With a history reaching all the way back to the Mesolithic period, Ireland has a wealth of fascinating landmarks to see and learn from. Kiss the Blarney Stone, a limestone block that’s part of the medieval Blarney Castle, and find out if it really does give you the gift of gab. Step back in time at the Rock of Cashel, fifth century home to Munster’s kings, where it overlooks the pastoral countryside in County Tipperary. Meet the Benedictine nuns who live in Kylemore Castle, a 19th century private home transformed into an abbey after World War I, and walk through their Victorian gardens. Take a tour of Kilmainham Gaol, the Dublin prison where the leaders of Ireland’s 1916 Easter Rising were imprisoned and executed and where many other pro-independence Irish men and women were held during the war. Walk the five thousand year old burial grounds at Newgrange, where Irish kings were laid to rest. Visit the beautiful St. Patrick’s Cathedral in Dublin, where 18th century author Johnathan Swift once served as the Dean.

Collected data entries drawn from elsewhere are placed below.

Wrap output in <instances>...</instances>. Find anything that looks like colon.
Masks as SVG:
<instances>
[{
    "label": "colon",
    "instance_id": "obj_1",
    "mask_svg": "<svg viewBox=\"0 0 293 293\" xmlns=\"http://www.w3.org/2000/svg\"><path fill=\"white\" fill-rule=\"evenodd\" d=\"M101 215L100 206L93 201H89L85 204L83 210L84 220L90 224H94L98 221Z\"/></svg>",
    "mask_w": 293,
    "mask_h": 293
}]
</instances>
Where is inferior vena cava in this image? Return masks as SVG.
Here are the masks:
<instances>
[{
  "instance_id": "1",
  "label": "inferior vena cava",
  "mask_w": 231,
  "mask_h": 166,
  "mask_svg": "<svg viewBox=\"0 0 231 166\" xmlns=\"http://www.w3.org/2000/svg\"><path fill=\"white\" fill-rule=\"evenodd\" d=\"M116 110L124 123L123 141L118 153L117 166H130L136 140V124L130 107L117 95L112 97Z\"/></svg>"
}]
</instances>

In a country known for its verdant, unspoiled landscape, don’t be surprised if you want to spend as much time outside as your class schedule allows. Visit one of the sheep farms situated in Ireland’s rolling green hills. Go night kayaking on Lough Hyne in West Cork and let the bioluminescent phytoplankton living in the lake guide you with their light. Get up close to Fungie the wild dolphin, who’s been greeting visitors in Dingle Bay for decades. Visit the famous Cliffs of Moher, dramatically rising almost four hundred feet above the Atlantic in County Clare. If you’re in Dublin, you don’t have to leave city limits to get your nature fix: Phoenix Park, the largest enclosed park in any European capital, features acres of fields where wild deer graze, Victorian flower gardens, and the Dublin Zoo. For a more rugged adventure, the Wicklow Mountains invite you to hike through their gorgeous terrain into the Glendalough Valley. Bike the Waterford Greenway, a dedicated off-road track connecting Waterford and Dungarvan, and take in the lovely views of the Clonea Strand Beach. Roam Killarney National Park to bask in mossy green woodlands, watch colorful sunsets by the lake, and tour the grounds of Muckross House, a pristinely preserved 19th century estate.

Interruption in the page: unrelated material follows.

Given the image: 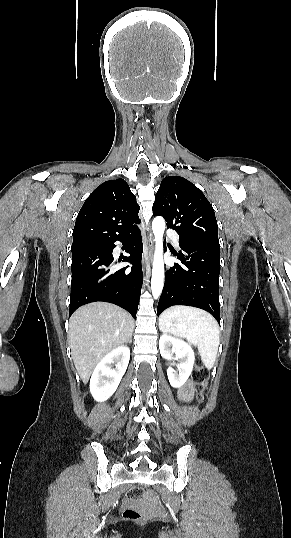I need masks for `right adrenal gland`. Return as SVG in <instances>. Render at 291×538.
Listing matches in <instances>:
<instances>
[{"instance_id": "2a0ac1e0", "label": "right adrenal gland", "mask_w": 291, "mask_h": 538, "mask_svg": "<svg viewBox=\"0 0 291 538\" xmlns=\"http://www.w3.org/2000/svg\"><path fill=\"white\" fill-rule=\"evenodd\" d=\"M132 342V337L129 339L128 343L130 344Z\"/></svg>"}]
</instances>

The Irish people have always prized the arts and their own big name contributors to music, literature, and film. You don’t have to take a trip to continental Europe to see great art. Spend a whole day browsing the art collections at the National Gallery of Ireland in Dublin, where some 15,000 works are displayed, or hunt for the thought-provoking and gallery-worthy murals in the streets of Dublin, Cork, Galway, and Limerick. For a small country, Ireland is brimming with independent bookstores, from the old and cozy to the modern and minimalist. Dublin, named an UNESCO world heritage site for literature, can keep you busy with the James Joyce Museum, a literary pub crawl, and a Writer’s Museum dedicated to an array of literary memorabilia. The country that birthed Bram Stoker, author of Dracula; Oscar Wilde, the infamous 19th century novelist, poet, and playwright; world-famous playwright Samuel Beckett; and the great poets William Butler Yeats and Seamus Heaney unashamedly loves a good story and will give you plenty of your own to tell.